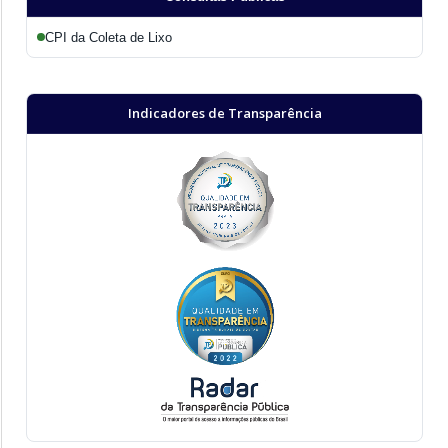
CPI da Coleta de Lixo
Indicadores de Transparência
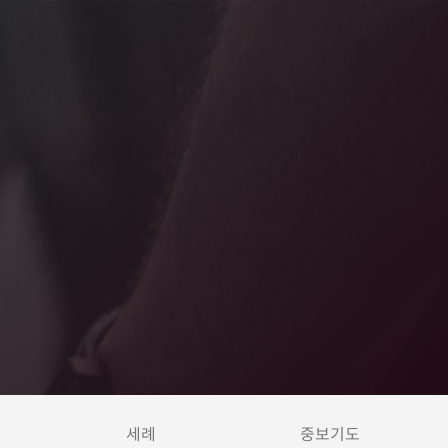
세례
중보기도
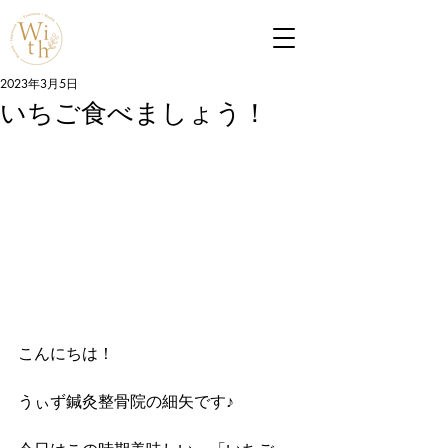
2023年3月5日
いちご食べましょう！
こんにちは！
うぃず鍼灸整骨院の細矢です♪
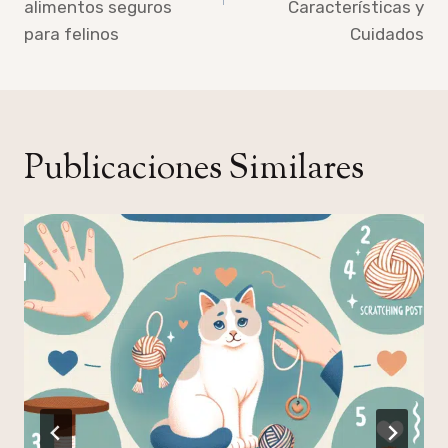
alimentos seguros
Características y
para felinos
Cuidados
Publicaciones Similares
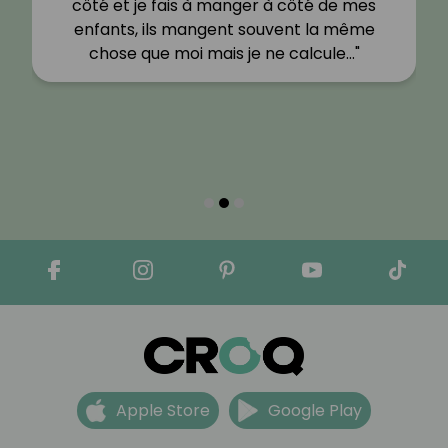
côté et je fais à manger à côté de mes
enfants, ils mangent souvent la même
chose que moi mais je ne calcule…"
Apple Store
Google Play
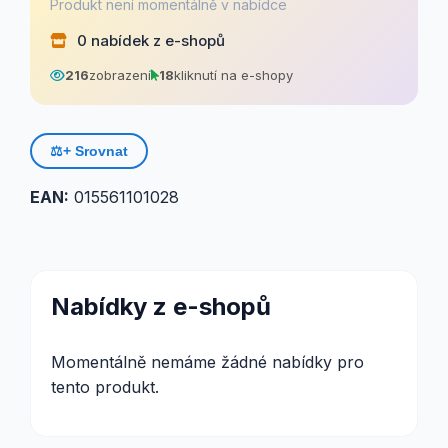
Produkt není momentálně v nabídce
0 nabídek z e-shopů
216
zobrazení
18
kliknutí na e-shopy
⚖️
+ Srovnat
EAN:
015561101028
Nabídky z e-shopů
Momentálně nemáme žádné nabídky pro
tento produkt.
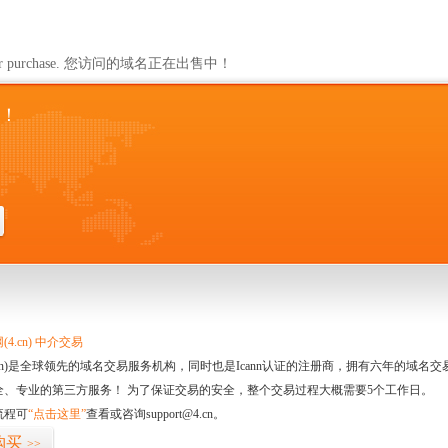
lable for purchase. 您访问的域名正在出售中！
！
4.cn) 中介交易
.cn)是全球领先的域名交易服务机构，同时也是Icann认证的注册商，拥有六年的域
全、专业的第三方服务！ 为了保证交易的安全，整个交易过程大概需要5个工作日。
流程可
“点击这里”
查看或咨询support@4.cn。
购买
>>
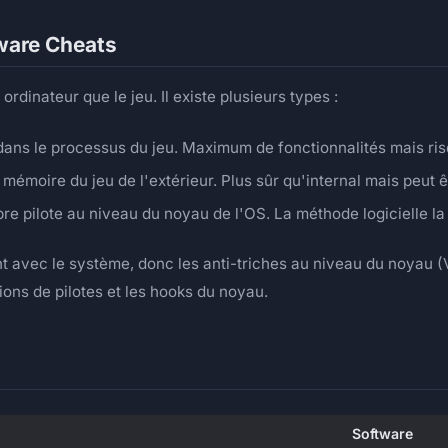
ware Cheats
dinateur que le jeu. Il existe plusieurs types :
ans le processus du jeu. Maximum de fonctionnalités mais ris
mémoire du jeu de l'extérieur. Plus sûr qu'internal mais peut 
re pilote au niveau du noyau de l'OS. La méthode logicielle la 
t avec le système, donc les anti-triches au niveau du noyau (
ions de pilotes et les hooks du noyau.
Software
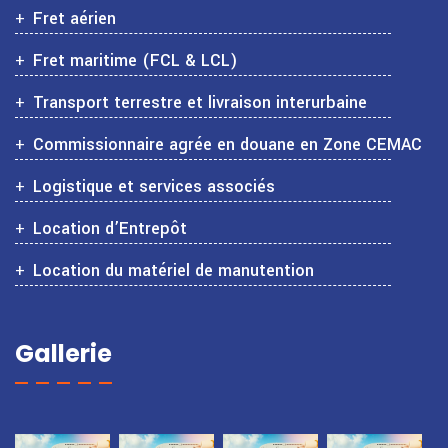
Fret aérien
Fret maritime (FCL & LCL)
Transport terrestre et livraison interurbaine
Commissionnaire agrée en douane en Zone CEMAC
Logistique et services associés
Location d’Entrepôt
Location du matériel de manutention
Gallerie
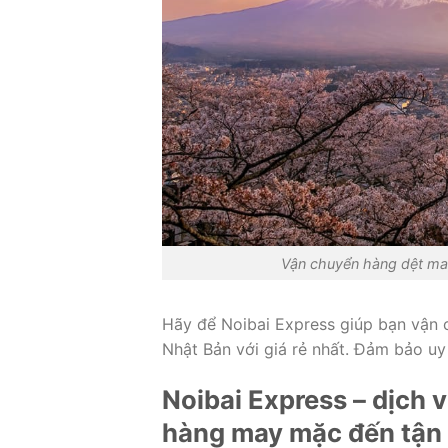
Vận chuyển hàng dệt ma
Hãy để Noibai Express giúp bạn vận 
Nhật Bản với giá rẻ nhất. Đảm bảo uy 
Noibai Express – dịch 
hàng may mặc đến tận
§ §
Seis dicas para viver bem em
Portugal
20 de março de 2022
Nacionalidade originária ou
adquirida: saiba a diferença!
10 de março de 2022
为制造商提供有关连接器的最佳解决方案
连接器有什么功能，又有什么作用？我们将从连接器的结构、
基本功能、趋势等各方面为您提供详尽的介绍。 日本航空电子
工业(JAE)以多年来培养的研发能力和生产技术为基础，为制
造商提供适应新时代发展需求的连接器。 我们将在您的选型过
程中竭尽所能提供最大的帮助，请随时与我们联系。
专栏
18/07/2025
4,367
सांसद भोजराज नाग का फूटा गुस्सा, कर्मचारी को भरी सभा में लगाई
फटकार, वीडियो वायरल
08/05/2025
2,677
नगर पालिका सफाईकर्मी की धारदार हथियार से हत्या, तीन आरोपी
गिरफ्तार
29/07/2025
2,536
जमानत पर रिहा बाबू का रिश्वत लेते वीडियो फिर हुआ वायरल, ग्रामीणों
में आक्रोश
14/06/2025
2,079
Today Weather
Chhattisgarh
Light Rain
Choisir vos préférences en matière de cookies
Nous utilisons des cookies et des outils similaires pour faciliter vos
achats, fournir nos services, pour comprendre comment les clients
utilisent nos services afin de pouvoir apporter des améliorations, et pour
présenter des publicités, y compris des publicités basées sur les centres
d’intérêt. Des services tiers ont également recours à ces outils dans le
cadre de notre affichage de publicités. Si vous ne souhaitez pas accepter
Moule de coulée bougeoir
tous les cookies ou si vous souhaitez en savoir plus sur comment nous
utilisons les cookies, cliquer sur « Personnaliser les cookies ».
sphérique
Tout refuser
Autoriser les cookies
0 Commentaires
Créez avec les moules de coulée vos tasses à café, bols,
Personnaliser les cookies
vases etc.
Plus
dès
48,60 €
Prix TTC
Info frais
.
§ §
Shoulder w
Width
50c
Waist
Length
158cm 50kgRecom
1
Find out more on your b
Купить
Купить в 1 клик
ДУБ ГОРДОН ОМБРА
§ §
YOUR OBJECTIVE: Only the lines above starting with the line with "CPI da Coleta de Lixo" and going on through the line with "hàng may mặc đến tận" belong in the answer; repeat them exactly, minus any picture.

YOUR SOLUTION:
CPI da Coleta de Lixo
Indicadores de Transparência
세례
중보기도
2023年3月5日
いちご食べましょう！
こんにちは！
うぃず鍼灸整骨院の細矢です♪
alimentos seguros
Características y
para felinos
Cuidados
Publicaciones Similares
côté et je fais à manger à côté de mes
enfants, ils mangent souvent la même
chose que moi mais je ne calcule…"
Apple Store
Google Play
Produkt není momentálně v nabídce
0 nabídek z e-shopů
216
zobrazení
18
kliknutí na e-shopy
⚖️
+ Srovnat
EAN:
015561101028
Nabídky z e-shopů
Momentálně nemáme žádné nabídky pro
tento produkt.
lable for purchase. 您访问的域名正在出售中！
！
4.cn) 中介交易
.cn)是全球领先的域名交易服务机构，同时也是Icann认证的注册商，拥有六年的域
全、专业的第三方服务！ 为了保证交易的安全，整个交易过程大概需要5个工作日。
流程可
“点击这里”
查看或咨询support@4.cn。
购买
>>
ware Cheats
dinateur que le jeu. Il existe plusieurs types :
ans le processus du jeu. Maximum de fonctionnalités mais ris
mémoire du jeu de l'extérieur. Plus sûr qu'internal mais peut 
re pilote au niveau du noyau de l'OS. La méthode logicielle la 
t avec le système, donc les anti-triches au niveau du noyau (
ions de pilotes et les hooks du noyau.
Software
Fret aérien
Fret maritime (FCL & LCL)
Transport terrestre et livraison interurbaine
Commissionnaire agrée en douane en Zone CEMAC
Logistique et services associés
Location d’Entrepôt
Location du matériel de manutention
Gallerie
Vận chuyển hàng dệt ma
Hãy để Noibai Express giúp bạn vận 
Nhật Bản với giá rẻ nhất. Đảm bảo uy 
Noibai Express – dịch 
hàng may mặc đến tận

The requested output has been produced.